Profit excluding one-time items was 33 cents a share, the New York-based company said today in a statement, exceeding the 27-cent average of 19 estimates compiled by Bloomberg. Sales rose 14 percent to $6.38 billion, compared with the $6.05 billion average estimate. The shares rose as much as 2.4 percent in extended trading.
Alcoa shipped a record volume of automotive aluminum sheet in the quarter. Auto companies such as Ford Motor Co., which started making its lightweight, aluminum-bodied F-150 pickup in November, are using more of the metal to boost fuel efficiency. Alcoa also predicted orders of commercial and regional jets will help boost aerospace sales by as much as 10 percent this year. It said overall global aluminum demand will rise 7 percent in 2015.
“Fundamentally Alcoa continues to improve and we would continue to be buyers,” Josh Sullivan, an analyst at Stern Agee & Leach Inc. who has a buy rating, said in a note today.

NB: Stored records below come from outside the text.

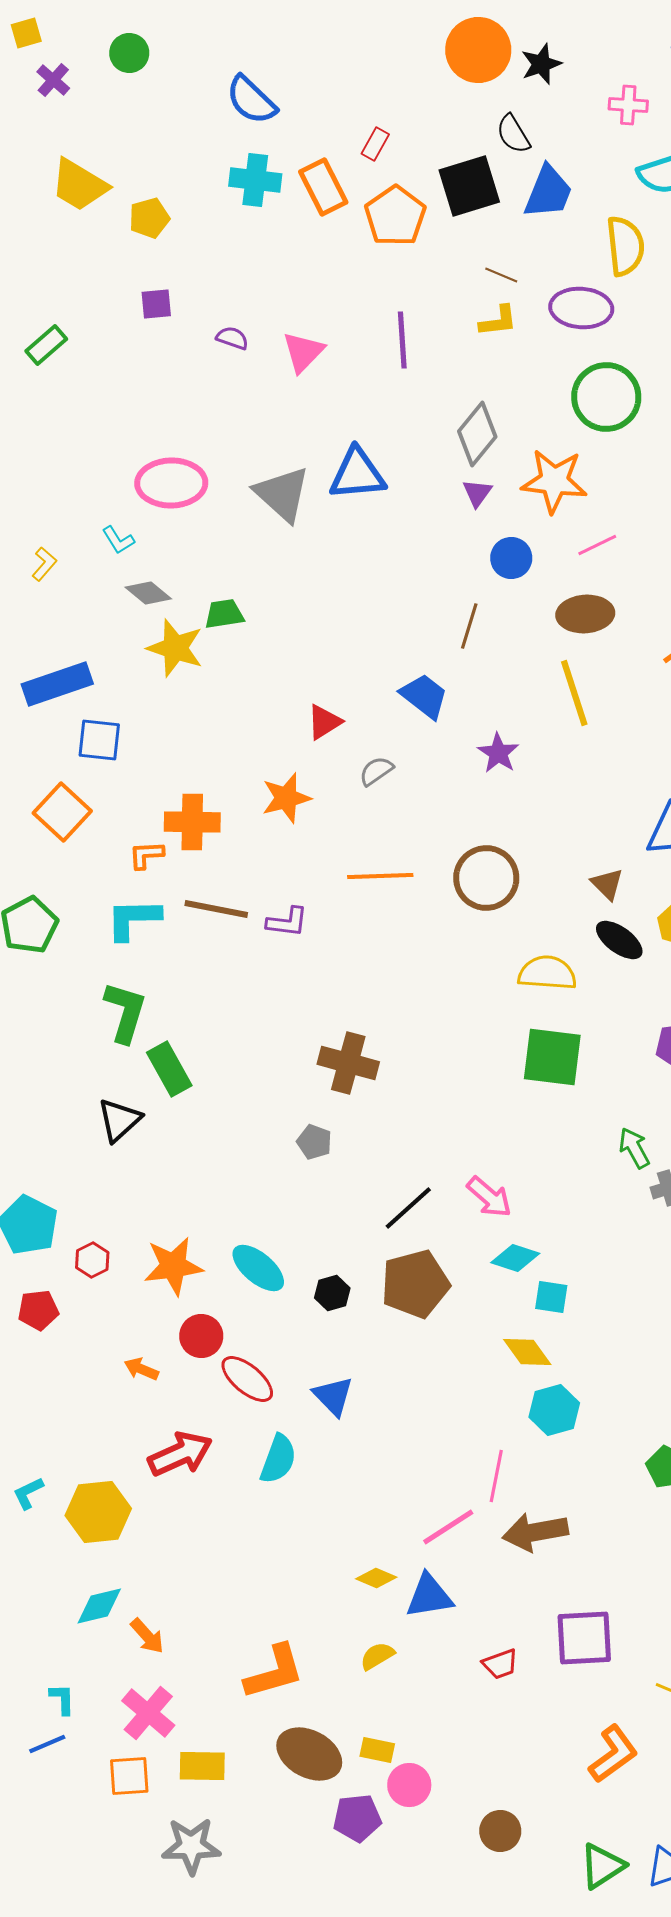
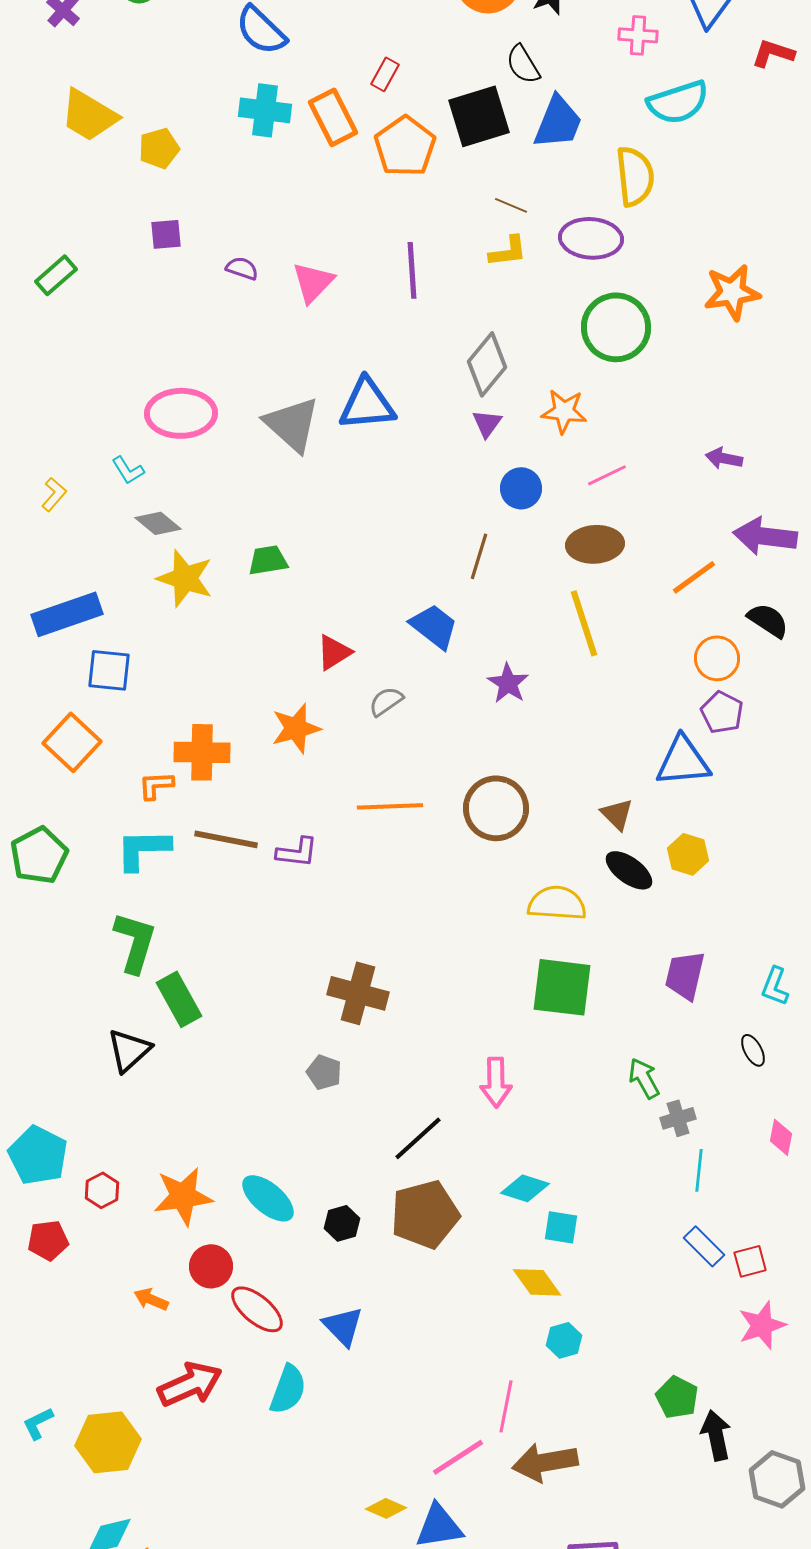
orange star: (554, 481) -> (564, 411), size x0.7
green trapezoid: (224, 614) -> (268, 560), moved
pink arrow: (489, 1197) -> (496, 1082), moved, turned 48
cyan hexagon: (554, 1410) -> (564, 1340), size x0.7

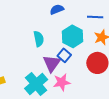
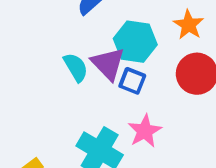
purple triangle: (52, 63) -> (108, 64), moved

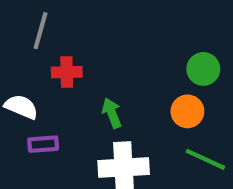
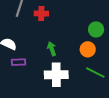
red cross: (67, 72) -> (41, 14), moved

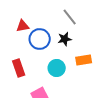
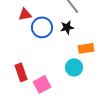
red rectangle: (19, 68) -> (21, 72), moved
cyan circle: (57, 68) -> (74, 67), moved

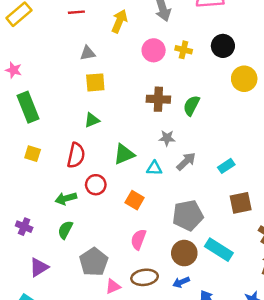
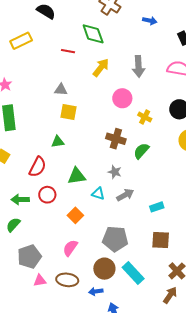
yellow cross: (184, 50) -> (145, 117), moved
gray triangle: (88, 53) -> (61, 90), moved

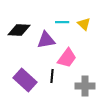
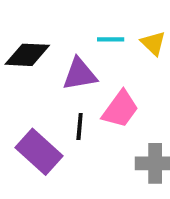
black line: (52, 76) -> (80, 127), moved

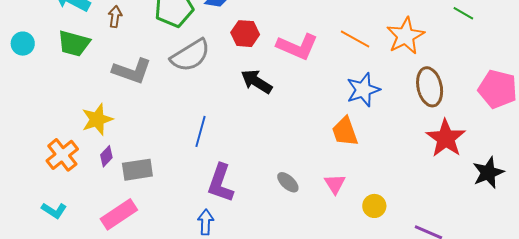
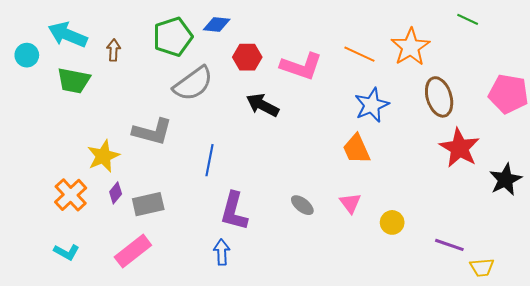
cyan circle: (23, 44) -> (27, 55), moved
gray L-shape: (132, 71) -> (152, 132), moved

The company, the first in the Standard & Poor’s 500 Index to publish fourth-quarter earnings, reported after the close of trading. Fourth-quarter net income was 11 cents a share, compared with a loss of $2.19 a year earlier. The stock traded up at $16.32 at 4:36 p.m. in New York.
Smelter Cuts
Alcoa has in recent years sought to reposition itself as a metals engineering and manufacturing company. Its $2.85 billion acquisition of aerospace supplier Firth Rixon Ltd. in 2015 shows how Chairman and Chief Executive Officer Klaus Kleinfeld is shifting his focus to downstream operations. The deal, Alcoa’s biggest deal in 16 years, helped Alcoa expand into the production of components made from nickel-based superalloys and titanium.
While getting bigger in manufacturing, Alcoa has shut unprofitable aluminum smelters. That, and similar moves by some of its competitors, has helped to eliminate surplus production in the market.
Alcoa projects a deficit of 38,000 metric tons in 2015, compared with a 948,000-ton deficit in 2014, according to a presentation on its website.
“The combination of robust global demand and producer discipline has provided the foundations for the recovery in aluminum prices,” Jorge Beristain, a Greenwich, Connecticut-based analyst at Deutsche Bank AG, said in a note today.
Alcoa’s third-party realized price for aluminum in the fourth quarter was $2,578 a ton, up 20 percent from a year earlier.
Aluminum prices on the London Metal Exchange gained 2.9 percent last year. The metal was the ninth-best performer on the UBS Bloomberg CMCI Index. Aluminum may rise this year to an average of $2,057 a ton, according to the median of 23 analysts’ estimates compiled by Bloomberg.